So a guy goes 0-for-1,652 days, and… I guess I don’t know how to start this story so I’ll start from the beginning, and then I’ll make several terrible switches between third and first and second person and I don’t care. First, A mediocre ballplayer goes overseas and plays pretty well. He comes back for […]
So a guy goes 0-for-1,652 days, and…
I guess I don’t know how to start this story so I’ll start from the beginning, and then I’ll make several terrible switches between third and first and second person and I don’t care.
First, A mediocre ballplayer goes overseas and plays pretty well. He comes back for grad school, tears his knee up, and a bunch of impossibly incompetent surgeons screw his knee up so bad with a staph infection that he feels goddamn near suicidal, fears losing the leg, and wonders whether he’ll ever play ball again.
Right?
Then he does the Rocky montage rehabbing that knee (hey, let’s make it absurd and say FIVE YEARS), and woos the girl; but first, for the screenwriters, let’s make it over the top and make her live through his periods of abject depression when he thinks he’ll never play ball again on account of his mangled knee.

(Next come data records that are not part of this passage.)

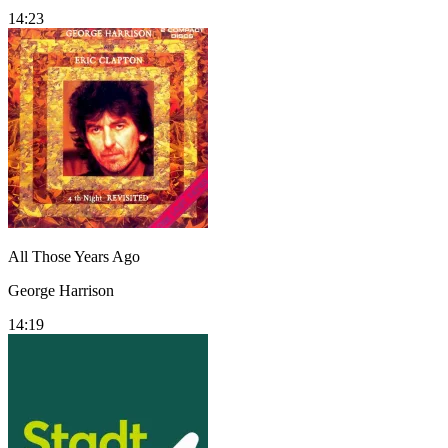
14:23
All Those Years Ago
George Harrison
14:19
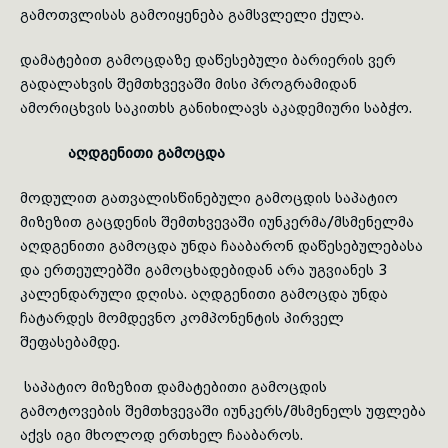
გამოთვლისას გამოიყენება გამსვლელი ქულა.
დამატებით გამოცდაზე დაწესებული ბარიერის ვერ
გადალახვის შემთხვევაში მისი პროგრამიდან
ამორიცხვის საკითხს განიხილავს აკადემიური საბჭო.
აღდგენითი გამოცდა
მოდულით გათვალისწინებული გამოცდის საპატიო
მიზეზით გაცდენის შემთხვევაში იუნკერმა/მსმენელმა
აღდგენითი გამოცდა უნდა ჩააბარონ დაწესებულებასა
და ერთეულებში გამოცხადებიდან არა უგვიანეს 3
კალენ­და­­რული დღისა. აღდგენითი გამოცდა უნდა
ჩატარდეს მომდევნო კომპონენტის პირველ
შეფასებამდე.
საპატიო მიზეზით დამატებითი გამოცდის
გამოტოვების შემთხვევაში იუნკერს/მსმენელს უფლება
აქვს იგი მხოლოდ ერთხელ ჩააბაროს.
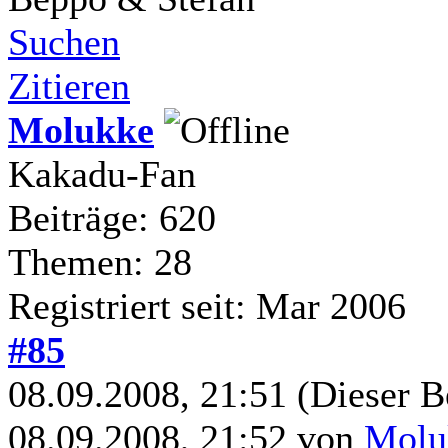
Suchen
Zitieren
Molukke
Kakadu-Fan
Beiträge: 620
Themen: 28
Registriert seit: Mar 2006
#85
08.09.2008, 21:51
(Dieser B
08.09.2008, 21:52 von
Molu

He comes back to his old team – the mere thought of which made him work so damn hard trying to rehab in the first place – and he’s not getting any at-bats, but he gets the start on a shorthanded day at Moscone hitting tenth. Takes a walk in the 3rd, and a fastball off the left shoulder blade in the 5th… and steps in, two outs, seventh inning, man on first. Takes a fastball down for a strike, a curveball away for a ball, and
****CLACK****
Oh, my. Does the ball soar and your legs pump and you hope. You almost weep with the possibilities because for once – for once in FIVE YEARS – you are running, sprinting to first and hoping that even though you hit that ball high, VERY HIGH, the ball will fall on grass, not the leftfielder’s glove. And then? When you are one step from first base and you glance at the first base coach (one of your groomsmen, of course) and all he can say is “EVAN : RUN FAST”?
Well, you do that. You run fast, in that weird toe-first gallop that your lack of confidence in the surgically repaired knee has inspired, turning towards second until you see him for the first time: the left fielder. He is pumping his arms and sprinting just as hard as you, but YOU HAVE A TWO BASE HEAD START.

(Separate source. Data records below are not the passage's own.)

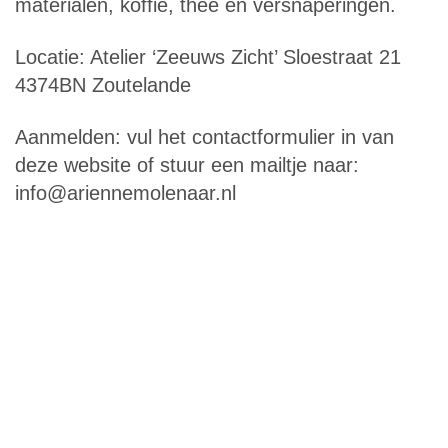
materialen, koffie, thee en versnaperingen.
Locatie: Atelier ‘Zeeuws Zicht’ Sloestraat 21
4374BN Zoutelande
Aanmelden: vul het contactformulier in van
deze website of stuur een mailtje naar:
info@ariennemolenaar.nl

You cannot be caught at this point. This is math; this is physics. You have hit the ball to the softball infield on the other side of the diamond, just hours after telling your groomsman that if a ball hits there on the fly it will never stop rolling, that the batter could do the Electric Slide to home plate and still score.
But your brain does not understand this, or won’t believe it. In a related story, it has been 1,652 days since your last hit.

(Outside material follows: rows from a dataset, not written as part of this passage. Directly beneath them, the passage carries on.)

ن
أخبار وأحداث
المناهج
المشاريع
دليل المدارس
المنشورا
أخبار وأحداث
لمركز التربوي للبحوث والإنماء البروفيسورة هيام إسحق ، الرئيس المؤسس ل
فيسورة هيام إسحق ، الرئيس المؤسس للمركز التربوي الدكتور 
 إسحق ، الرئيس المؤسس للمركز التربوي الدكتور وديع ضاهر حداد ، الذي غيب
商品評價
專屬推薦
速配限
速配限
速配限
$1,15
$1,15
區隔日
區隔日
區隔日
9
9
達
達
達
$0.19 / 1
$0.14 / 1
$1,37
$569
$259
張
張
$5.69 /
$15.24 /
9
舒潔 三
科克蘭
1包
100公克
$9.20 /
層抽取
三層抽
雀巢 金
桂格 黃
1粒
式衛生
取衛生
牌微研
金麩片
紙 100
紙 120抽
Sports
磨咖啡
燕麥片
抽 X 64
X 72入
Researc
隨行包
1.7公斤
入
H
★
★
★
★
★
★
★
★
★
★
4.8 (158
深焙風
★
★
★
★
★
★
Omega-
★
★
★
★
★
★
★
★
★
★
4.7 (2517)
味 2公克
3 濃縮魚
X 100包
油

So you keep sprinting and you score easily, only to discover much later that the left fielder never even picked up the ball, as the umpire was already waving his finger around to signal a home run.
The funny thing is, though, you have imagined this moment. Maybe not for 1,652 days, but certainly for 1,200 or so. You wondered when – or more accurately, whether – that first hit would ever come. And in your mind it was exactly like this, you sprinting, the fielders running haplessly , trying to cut you down. But it didn’t happen for the first few games and suddenly you got salty and bitched to yourself about how you knew you could do it, you just needed at-bats. It was frustrating; why couldn’t your comeback just be the way you pictured it? Like last inning of The Natural?
And you didn’t know what you would do if it happened like that. Would you weep? Would you throw a tantrum about how that was proof you weren’t getting the playing time you deserved?
As it turns out, you did none of those things. You threw up. The adrenaline, the euphoria, the swallowing of chewing gum was too much, and you vomited on the floor of the dugout. Don’t worry though; I think Hank Aaron did that sometimes after big dingers, so it’s probably cool.
After the game, you walked it off at between 350 and 375 feet. You never hit a ball that far in five years in the *aluminum* bat league, and certainly never did in France. Sure, there’s the magic of hitting a ball EXACTLY on the sweet spot, but as your friends soon imply over a beer, there was probably a lot of rage playing a role in that swing.
You don’t care about that. You just feel an almost drunken sense of happiness, relief, and vindication. And as you light a cigar to cap off the victory Red Auerbach style, you feel, for the first time since the ACL tear, whole again.